Though I’m repulsed by this example, recall with me the Kohler TV commercial where an affluent couple is shown the work of a prestigious architect in his exemplary office (the office itself being synecdochic: it is a specific design that presumably stands for the total oeuvre of its designer). Seated in his conference room, the architect asks “Now what can I do for you?” Then, from her purse the woman brings forth a faucet. “Design a house around this.” Her challenge to the architect–design a whole from and for this part–is the heart of the Agincourt Project.
Photograph courtesy of Mr Peter Atwood
Two months ago I found a stained glass window from the Arts & Crafts era. The glass and leading are in surprisingly good condition, though the wood frame betrays a house whose inner-city neighborhood likely brought about its own demise. Yes, I would gladly return my acquisition for the restoration of a modest single-family home in Toledo, Ohio; it belongs there, to delight children’s searching eyes and reassure harried parents that little moments matter. So now I accept the challenge set by the pretentious woman with the faucet fetish: what notion of “home” might grow from this urban artifact?
mnmlsm
This semester I’m teaching a seminar on Minimalism, a movement in architecture exemplified by the work of John Pawson and David Chipperfield.

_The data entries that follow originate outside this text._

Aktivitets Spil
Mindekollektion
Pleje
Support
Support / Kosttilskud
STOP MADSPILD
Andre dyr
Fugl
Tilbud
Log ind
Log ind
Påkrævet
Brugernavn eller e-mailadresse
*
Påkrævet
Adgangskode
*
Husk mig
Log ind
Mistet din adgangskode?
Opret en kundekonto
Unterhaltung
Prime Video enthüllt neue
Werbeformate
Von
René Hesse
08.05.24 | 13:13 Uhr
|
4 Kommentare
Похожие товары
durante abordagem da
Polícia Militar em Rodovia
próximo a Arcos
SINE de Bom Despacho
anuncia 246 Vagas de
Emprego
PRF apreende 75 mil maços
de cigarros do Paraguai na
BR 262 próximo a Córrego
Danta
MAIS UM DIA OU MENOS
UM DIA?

We’re approaching it as the architectural counterpart to other movements in art, literature and elsewhere during the last fifty years–perhaps, in my view at least, farther back to the origins of Modernism itself. Never shy about taking on topics that are new and unfamiliar, we’re exploring minimalism in music (Steven Reich, Philip Glass, John Adams and the like), in art (Mark Rothko, Josef Albers, Tony Smith), and even farther afield in theater and film.

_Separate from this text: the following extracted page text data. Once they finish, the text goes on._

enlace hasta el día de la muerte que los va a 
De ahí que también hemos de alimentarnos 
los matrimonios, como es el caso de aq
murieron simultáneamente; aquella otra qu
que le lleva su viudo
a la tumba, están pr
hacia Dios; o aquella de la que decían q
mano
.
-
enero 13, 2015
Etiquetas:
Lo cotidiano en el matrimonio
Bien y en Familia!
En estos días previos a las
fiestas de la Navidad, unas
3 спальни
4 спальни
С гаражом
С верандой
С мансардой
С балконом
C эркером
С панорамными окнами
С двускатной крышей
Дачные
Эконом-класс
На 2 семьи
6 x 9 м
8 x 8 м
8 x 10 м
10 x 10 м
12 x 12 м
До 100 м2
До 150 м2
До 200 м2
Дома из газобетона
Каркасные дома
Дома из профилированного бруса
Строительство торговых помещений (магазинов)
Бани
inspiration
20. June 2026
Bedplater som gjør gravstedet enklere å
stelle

Literature is also an area where minimalist inclinations occasionally break out–which I think of today in the context of Agincourt, probably the most “maximal” exercise of my experience. Besides Concrete Poetry of the 1960s, there are many other types of wordplay where less achieves more, or at least tries to. Witness: haiku and the limerick. Extending that idea, can we consider the palindrome to be a minimalist literary form? “Able was I ere I saw Elba” says as much about Napoleon in seven words as other authors have accomplished in volumes. There are three other exemplary types that I want to share.
If you’ve not heard of the Six Word Novel, plug that phrase into your favorite search engine. Ernest Hemingway was challenged to write a novel in six words. Not a huge Hemingway fan here, but his solution was both elegant and eloquent: “For sale: baby shoes. Never used.” There is such pathos in those few words, a tale of sadness and loss that even a short story might bungle. With the elimination of one word, a favorite poem by Ogden Nash also becomes the soul of concision: “Candy is dandy, [but] liquor is quicker.”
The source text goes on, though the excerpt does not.